What you will do: From the line containing "September 2018" through the last line of the data, return those lines exactly as written and nothing more.

Data for this task:
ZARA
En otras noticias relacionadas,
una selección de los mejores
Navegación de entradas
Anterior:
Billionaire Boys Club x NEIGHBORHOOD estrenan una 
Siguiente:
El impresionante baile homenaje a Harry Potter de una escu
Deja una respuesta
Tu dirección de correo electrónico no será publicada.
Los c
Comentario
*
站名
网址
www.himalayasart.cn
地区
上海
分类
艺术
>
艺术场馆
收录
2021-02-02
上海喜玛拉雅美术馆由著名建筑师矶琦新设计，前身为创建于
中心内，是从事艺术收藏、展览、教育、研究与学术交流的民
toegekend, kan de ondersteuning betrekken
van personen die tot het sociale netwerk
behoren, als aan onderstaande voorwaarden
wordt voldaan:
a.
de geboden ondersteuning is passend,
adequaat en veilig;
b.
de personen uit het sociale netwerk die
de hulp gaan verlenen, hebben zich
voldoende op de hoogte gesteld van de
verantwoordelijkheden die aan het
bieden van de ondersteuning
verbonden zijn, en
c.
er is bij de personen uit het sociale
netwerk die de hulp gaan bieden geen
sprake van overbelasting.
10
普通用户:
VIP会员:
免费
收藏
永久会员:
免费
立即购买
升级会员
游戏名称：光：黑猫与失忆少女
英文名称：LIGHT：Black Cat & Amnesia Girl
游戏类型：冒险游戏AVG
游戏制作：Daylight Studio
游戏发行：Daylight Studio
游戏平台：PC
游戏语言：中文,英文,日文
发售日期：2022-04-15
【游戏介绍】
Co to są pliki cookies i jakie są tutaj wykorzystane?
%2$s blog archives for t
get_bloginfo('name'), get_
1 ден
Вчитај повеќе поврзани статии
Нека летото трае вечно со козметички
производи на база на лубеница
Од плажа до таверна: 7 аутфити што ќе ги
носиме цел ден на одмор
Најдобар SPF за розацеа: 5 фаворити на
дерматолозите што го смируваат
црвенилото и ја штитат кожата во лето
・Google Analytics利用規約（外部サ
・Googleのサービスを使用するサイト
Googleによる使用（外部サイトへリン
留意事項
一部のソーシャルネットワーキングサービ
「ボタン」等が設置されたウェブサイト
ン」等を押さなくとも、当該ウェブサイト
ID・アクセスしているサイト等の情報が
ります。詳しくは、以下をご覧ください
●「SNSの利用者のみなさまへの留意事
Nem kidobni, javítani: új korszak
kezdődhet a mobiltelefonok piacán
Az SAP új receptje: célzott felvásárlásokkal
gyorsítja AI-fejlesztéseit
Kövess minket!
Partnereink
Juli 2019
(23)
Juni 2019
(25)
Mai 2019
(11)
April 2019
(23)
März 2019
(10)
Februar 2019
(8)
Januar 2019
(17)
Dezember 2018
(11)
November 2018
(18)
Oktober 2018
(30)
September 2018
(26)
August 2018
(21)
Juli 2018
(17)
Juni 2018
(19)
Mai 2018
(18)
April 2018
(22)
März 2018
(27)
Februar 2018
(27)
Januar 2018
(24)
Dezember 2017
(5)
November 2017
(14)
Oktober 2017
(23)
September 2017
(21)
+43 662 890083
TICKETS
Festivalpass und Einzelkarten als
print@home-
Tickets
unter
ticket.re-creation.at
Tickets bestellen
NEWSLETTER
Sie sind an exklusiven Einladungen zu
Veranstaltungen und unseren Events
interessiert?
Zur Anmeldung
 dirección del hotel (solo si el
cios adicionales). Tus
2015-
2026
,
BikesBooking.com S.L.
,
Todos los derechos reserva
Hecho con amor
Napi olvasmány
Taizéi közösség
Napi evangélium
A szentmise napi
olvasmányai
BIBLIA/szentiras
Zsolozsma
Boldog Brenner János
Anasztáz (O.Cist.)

Task answer:
September 2018
(26)
August 2018
(21)
Juli 2018
(17)
Juni 2018
(19)
Mai 2018
(18)
April 2018
(22)
März 2018
(27)
Februar 2018
(27)
Januar 2018
(24)
Dezember 2017
(5)
November 2017
(14)
Oktober 2017
(23)
September 2017
(21)
+43 662 890083
TICKETS
Festivalpass und Einzelkarten als
print@home-
Tickets
unter
ticket.re-creation.at
Tickets bestellen
NEWSLETTER
Sie sind an exklusiven Einladungen zu
Veranstaltungen und unseren Events
interessiert?
Zur Anmeldung
 dirección del hotel (solo si el
cios adicionales). Tus
2015-
2026
,
BikesBooking.com S.L.
,
Todos los derechos reserva
Hecho con amor
Napi olvasmány
Taizéi közösség
Napi evangélium
A szentmise napi
olvasmányai
BIBLIA/szentiras
Zsolozsma
Boldog Brenner János
Anasztáz (O.Cist.)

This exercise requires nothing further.